[Dataset records]
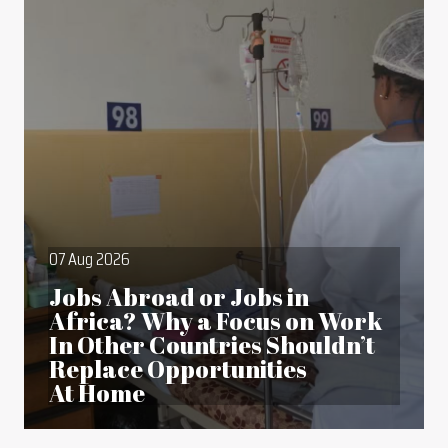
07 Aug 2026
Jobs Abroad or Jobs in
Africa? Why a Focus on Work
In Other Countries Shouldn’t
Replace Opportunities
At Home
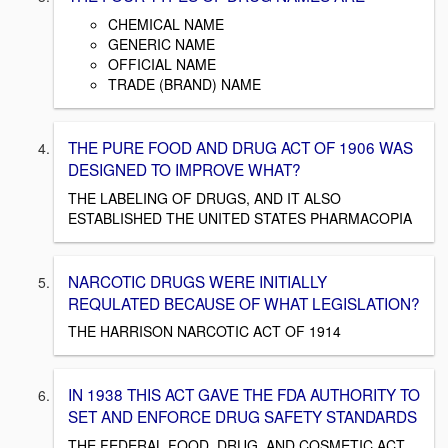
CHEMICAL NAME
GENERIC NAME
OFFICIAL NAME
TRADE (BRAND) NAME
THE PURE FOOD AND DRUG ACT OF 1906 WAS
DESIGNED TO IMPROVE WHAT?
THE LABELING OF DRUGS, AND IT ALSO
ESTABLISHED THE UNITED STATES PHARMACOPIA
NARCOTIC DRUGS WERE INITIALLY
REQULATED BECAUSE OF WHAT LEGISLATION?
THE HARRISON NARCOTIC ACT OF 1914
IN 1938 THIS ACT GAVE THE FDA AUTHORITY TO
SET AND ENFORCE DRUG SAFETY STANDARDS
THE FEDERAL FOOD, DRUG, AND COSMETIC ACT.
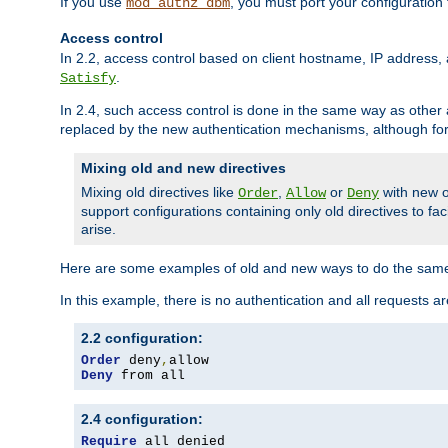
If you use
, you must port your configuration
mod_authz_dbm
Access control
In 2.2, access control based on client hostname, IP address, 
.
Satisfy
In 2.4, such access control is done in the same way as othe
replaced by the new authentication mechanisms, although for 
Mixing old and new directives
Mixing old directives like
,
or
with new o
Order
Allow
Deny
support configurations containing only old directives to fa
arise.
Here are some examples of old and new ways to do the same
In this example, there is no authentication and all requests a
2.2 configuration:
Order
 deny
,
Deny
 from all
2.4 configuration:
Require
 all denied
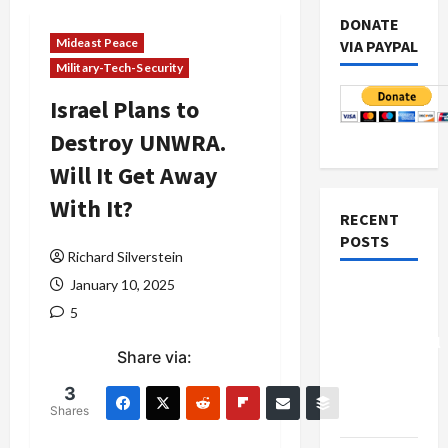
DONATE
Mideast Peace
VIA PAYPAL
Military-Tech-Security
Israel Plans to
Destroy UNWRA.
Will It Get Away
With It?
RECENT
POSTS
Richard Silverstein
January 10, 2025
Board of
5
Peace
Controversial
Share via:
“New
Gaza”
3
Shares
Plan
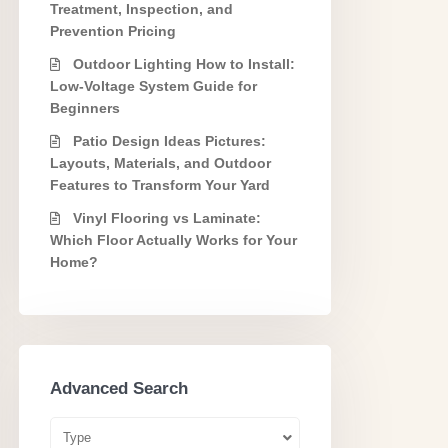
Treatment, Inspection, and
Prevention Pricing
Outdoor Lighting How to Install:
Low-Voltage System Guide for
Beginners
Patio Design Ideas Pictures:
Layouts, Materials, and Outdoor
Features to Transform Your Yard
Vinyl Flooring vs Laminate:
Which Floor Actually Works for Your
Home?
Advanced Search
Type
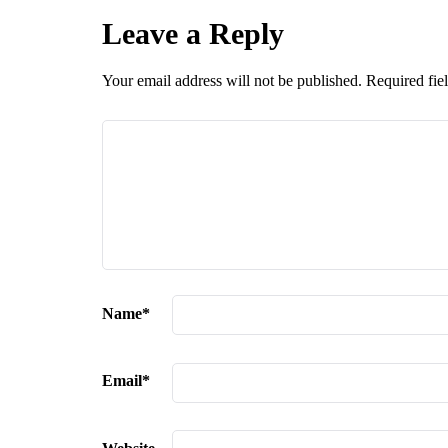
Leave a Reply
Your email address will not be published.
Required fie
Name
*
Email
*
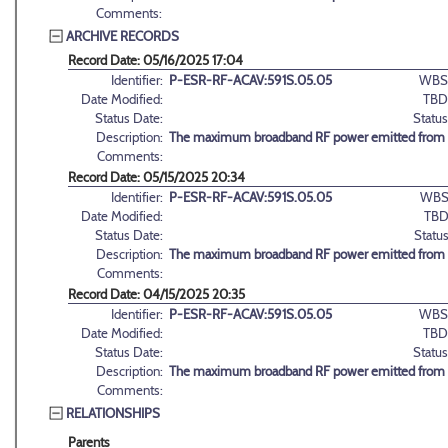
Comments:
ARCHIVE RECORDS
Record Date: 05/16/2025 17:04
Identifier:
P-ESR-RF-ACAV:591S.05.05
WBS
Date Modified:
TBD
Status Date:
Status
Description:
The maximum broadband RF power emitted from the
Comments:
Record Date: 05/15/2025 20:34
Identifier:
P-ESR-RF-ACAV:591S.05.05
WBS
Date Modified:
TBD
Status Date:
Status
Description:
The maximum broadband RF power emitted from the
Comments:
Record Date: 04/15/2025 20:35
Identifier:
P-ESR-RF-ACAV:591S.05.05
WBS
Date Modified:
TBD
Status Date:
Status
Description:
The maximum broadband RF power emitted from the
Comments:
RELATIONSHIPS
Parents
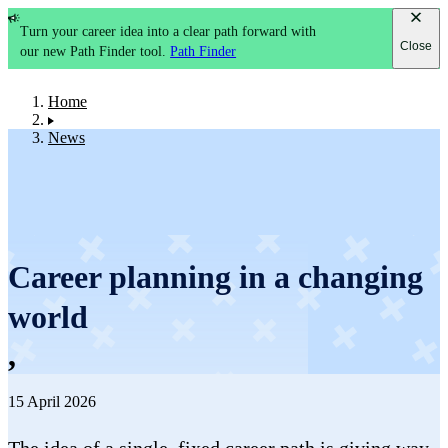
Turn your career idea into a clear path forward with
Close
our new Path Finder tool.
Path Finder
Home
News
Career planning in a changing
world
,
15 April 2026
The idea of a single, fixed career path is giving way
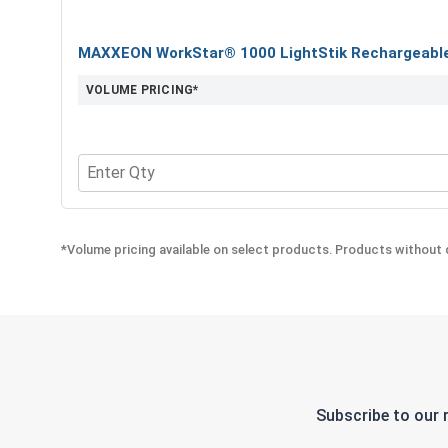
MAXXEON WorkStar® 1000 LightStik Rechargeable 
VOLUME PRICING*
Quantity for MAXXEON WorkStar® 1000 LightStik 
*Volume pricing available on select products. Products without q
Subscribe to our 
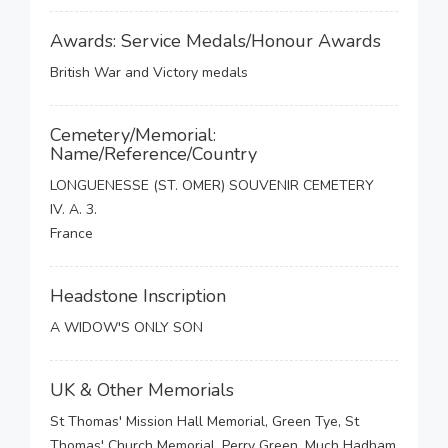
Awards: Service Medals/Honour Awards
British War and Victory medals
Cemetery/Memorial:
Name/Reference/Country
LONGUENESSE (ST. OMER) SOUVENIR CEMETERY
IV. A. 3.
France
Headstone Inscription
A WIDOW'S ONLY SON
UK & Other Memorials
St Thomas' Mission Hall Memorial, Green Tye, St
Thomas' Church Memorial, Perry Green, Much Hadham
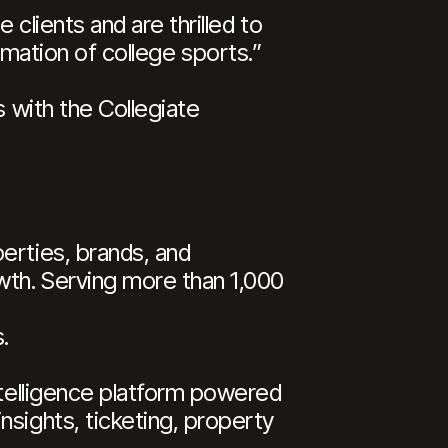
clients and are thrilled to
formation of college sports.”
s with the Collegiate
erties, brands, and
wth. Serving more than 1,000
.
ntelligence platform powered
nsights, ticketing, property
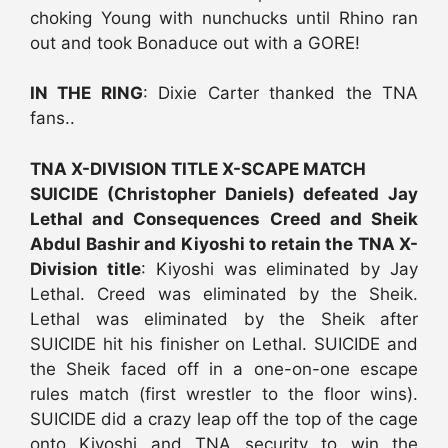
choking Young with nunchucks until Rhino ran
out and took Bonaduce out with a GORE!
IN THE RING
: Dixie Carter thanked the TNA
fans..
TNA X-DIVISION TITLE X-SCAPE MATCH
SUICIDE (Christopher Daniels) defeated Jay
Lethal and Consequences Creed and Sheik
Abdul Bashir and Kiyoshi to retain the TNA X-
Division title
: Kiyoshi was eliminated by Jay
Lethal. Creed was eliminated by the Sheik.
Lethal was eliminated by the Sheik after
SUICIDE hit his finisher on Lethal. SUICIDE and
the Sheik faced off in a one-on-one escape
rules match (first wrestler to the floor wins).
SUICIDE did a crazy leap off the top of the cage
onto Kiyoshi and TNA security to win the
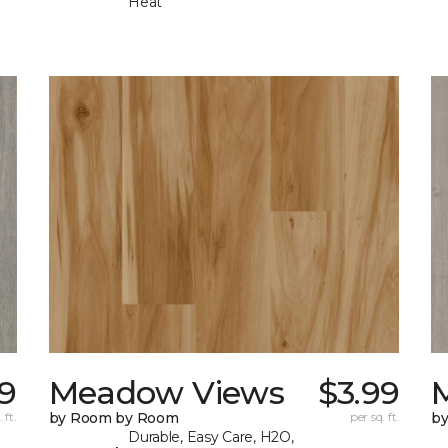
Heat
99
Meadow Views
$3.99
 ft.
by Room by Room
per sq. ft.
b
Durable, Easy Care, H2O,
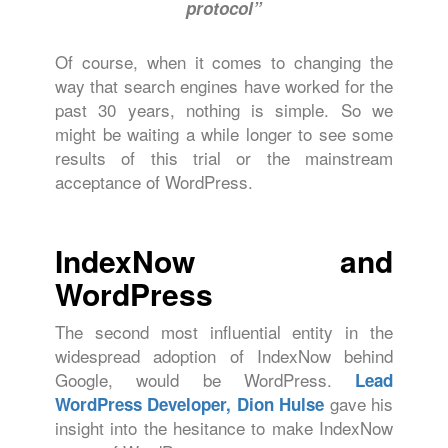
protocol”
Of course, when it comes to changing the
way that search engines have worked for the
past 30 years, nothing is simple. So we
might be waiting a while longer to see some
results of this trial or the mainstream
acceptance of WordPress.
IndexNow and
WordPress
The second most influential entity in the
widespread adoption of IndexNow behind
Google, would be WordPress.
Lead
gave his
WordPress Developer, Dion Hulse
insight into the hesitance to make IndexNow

- EXERCISE DESCRIPTION
Leaving out the pictures, please output the lines in the entries above from the one with "Military-Tech-Security" through the one with "Prevention Pricing", exactly as they are.

- ANSWER TO THIS TASK
Military-Tech-Security
Israel Plans to
Destroy UNWRA.
Will It Get Away
With It?
RECENT
POSTS
Richard Silverstein
January 10, 2025
Board of
5
Peace
Controversial
Share via:
“New
Gaza”
3
Shares
Plan
Treatment, Inspection, and
Prevention Pricing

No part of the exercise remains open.